Technologies that realize Art line image quality in a zoom lens
FLD glass, SLD glass, and high-refractive index,high-dispersion glass help minimize aberrations.
To help minimize axial and transverse chromatic aberration, this lens features an optimal arrangement of three
FLD (“F” Low Dispersion) glass elements, one SLD (Special Low Dispersion) glass element, three high-refractive index SLD glass elements, and one high-refractive index, high-dispersion glass element. By including one or more low-dispersion element in every element group, this lens ensures outstanding image quality throughout the zoom and focal range.
Featuring a newly designed
Hyper Sonic Motor
To achieve outstanding image quality and F1.8 brightness, SIGMA has enhanced its Hyper Sonic Motor (HSM). Optimizing the layout as well as the shapes of the individual parts, SIGMA has made the HSM 30 percent slimmer than before. In turn, this slimmer HSM has made possible the combination of F1.8 brightness and high image quality in a zoom lens. As with the previous SIGMA HSM, at any time during AF, users may access MF simply by rotating the focus ring. This feature makes faster focus adjustment possible, since there is no need to use the AF/MF focus mode switch. Also, the optional SIGMA USB DOCK allows the user to set the lens to conventional full-time manual focus override.
Note: The operation of full-time MF may vary based on mount type.
Diaphragm unit designed for smooth operation
The diameter of the diaphragm is the second-largest in the SIGMA lens lineup after that of the SIGMA 200-500mm F2.8 /400-1000mm F5.6 EX DG, necessitating smoother and quicker operation than ever before. To achieve this goal, the diaphragm blades feature Carbon Feather film, and the diaphragm unit features a new polycarbonate made with fluorine. Thanks to these innovations, diaphragm operation is exceptionally smooth even during continuous shooting, while the new polycarbonate is exceptionally durable and wear-resistant.

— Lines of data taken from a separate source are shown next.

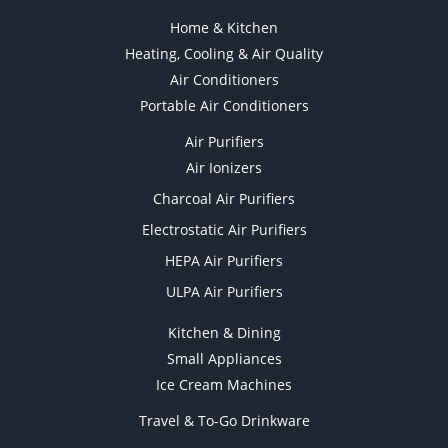
Home & Kitchen
Heating, Cooling & Air Quality
Air Conditioners
Portable Air Conditioners
Air Purifiers
Air Ionizers
Charcoal Air Purifiers
Electrostatic Air Purifiers
HEPA Air Purifiers
ULPA Air Purifiers
Kitchen & Dining
Small Appliances
Ice Cream Machines
Travel & To-Go Drinkware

Designed to minimize flare and ghosting
From the start of the design process, SIGMA measured flare and ghosting to establish an optical design that is resistant to strong incidental light sources such as backlight. At the prototyping stage, SIGMA used not only simulations but actual photographic experiments to assess flare and ghosting under multiple criteria, identify the causes of these issues under a wide range of situations, and take measures to mitigate them. In addition, SIGMA’s Super Multi-Layer Coating helps further reduce flare and ghosting and provide sharp, high-contrast images even in backlit conditions.